I am admittedly and unashamedly a fan of pretty much everything that Dogfish Head draws out of their tanks up there in Delaware … of course, they are known and revered for pushing the limits of what beer is thought to be, and for using rather “extreme” ingredients in their brewing. These characteristics, of course, are a lot of fun to follow but this isn’t all that DFH is about – they are by no means a one trick pony when it comes to beer-making.
The boys (and girls!) at DFH can truly throw down when it comes to taking more traditional beer styles, especially those that are … let’s face it … typically a little on the boring side, and making them something truly special.
Take brown ale for example.
Normally I would probably say just that precisely, “no really, please take brown ale. I don’t want it.”
Brown ale, for me, is a lot like an “amber ale.” Safe, balanced, subtle and … … boring! That’s my preconceived notion, anyway, based on experience. There have been a few I’ve enjoyed well enough, but very few that have really impressed me. That’s not the brewer’s fault, per se, or even the beer itself considering it’s just being true to it’s style parameters, right? Right, but that doesn’t mean I have to like … I just have to respect it.
Dogfish Head has forced me to broaden my opinion once again. I can no longer make a sweeping statement like “Ah, browns and ambers don’t do anything for me, they’re just too plain!” Indian Brown Ale is a brown ale I can get behind. Possibly the most complex brown I’ve ever had the pleasure to sample, DFH proves once again that first impressions, along with preconceived notions, are about as reliable when it comes to beer-drinking as a spit shine of your primary fermenter is to beer-making.

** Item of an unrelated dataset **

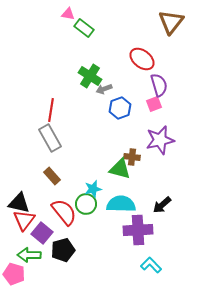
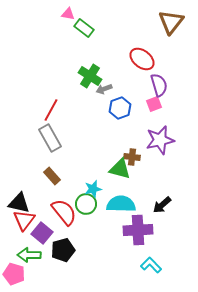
red line: rotated 20 degrees clockwise
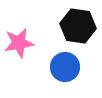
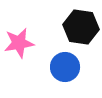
black hexagon: moved 3 px right, 1 px down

In other words … not at all!
Here is my review from notes of Dogfish Head Indian Brown Ale:
“Pours a very dark brown color with subtle red hues in the light. The head is tight, yet thin and presents itself a pale choclate color. A vigorous swirl of the large snifter brings the head to life for a brief moment and then it settles down again into a thin layer on the surface of the beer. The nose is rich and inviting, with dominant chocolate and roasted coffee notes intermingling with a slightly sweet caramel character. Aromatic and floral hop notes balance the richness of this beer making for a very complex array of aromas in the nose.
The palate is also dominated by dark semi-sweet chocolate, espresso, and a very subdued dark caramel malt sweetness ( this beer is brewed with caramelized brown sugar) that balances the beer well against the bittering chocolate notes and the mildly acidic hop profile. I’m pleasantly surprised by a terrific “butterscotch-like” characteristic that makes this beer all the more interesting to me. The mouth feel is smooth, rich and never cloying. Adequate, but not aggressively carbonated, this beer is a study in the balance of sweet and dry flavors without leaning too heavily on either in my opinion.

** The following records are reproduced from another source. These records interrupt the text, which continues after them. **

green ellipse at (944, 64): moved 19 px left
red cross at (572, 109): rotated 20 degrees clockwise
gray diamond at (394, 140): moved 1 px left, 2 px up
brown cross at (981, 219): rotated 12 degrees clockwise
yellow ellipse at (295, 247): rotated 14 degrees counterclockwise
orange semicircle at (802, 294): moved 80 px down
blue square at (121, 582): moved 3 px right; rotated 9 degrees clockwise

At 7.2% ABV, you might expect the alcohol to assert itself, but really never does except for the finish, which is pleasantly warm and smooth without being boozy. Otherwise the finish is quite dry with lingering notes of espresso in the mouth. A very, very complex brown ale in every regard. Once again, Dogfish Head had managed to take what I typically think of as a rather mundane beer style and kick it up several notches. This is not your father’s brown ale. Incredibly rich, complex and challenging … I’d be hard pressed to think of a brown ale I’ve ever had that I enjoyed nearly as much. I’m a fan. Possibly too high in alcohol to be considered a sessionable beer, but I could drink this one often and be thrilled about it. Dogfish Head – changing one man’s opinion of brown ale, one beer at a time. I’ll need more th!

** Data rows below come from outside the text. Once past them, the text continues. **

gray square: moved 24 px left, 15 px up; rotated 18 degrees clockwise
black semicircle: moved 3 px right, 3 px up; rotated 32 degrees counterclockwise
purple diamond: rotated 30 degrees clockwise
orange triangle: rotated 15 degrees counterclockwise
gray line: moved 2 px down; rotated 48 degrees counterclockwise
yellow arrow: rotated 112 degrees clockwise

an one six-pack of this one. Terrific!”
If you haven’t tried this beer – maybe because you’re like me and think that brown usually equates to boring – do yourself a favor and pick some up. I don’t think you’ll be disappointed. You can read a little more about DFH Indian Brown Ale on their website. Just to make absolutely sure that my opinion of brown ales will change forever, you may also want to keep your eye out for a brand new brown ale from DFH called Palo Santo Marron (Holy Tree Brown).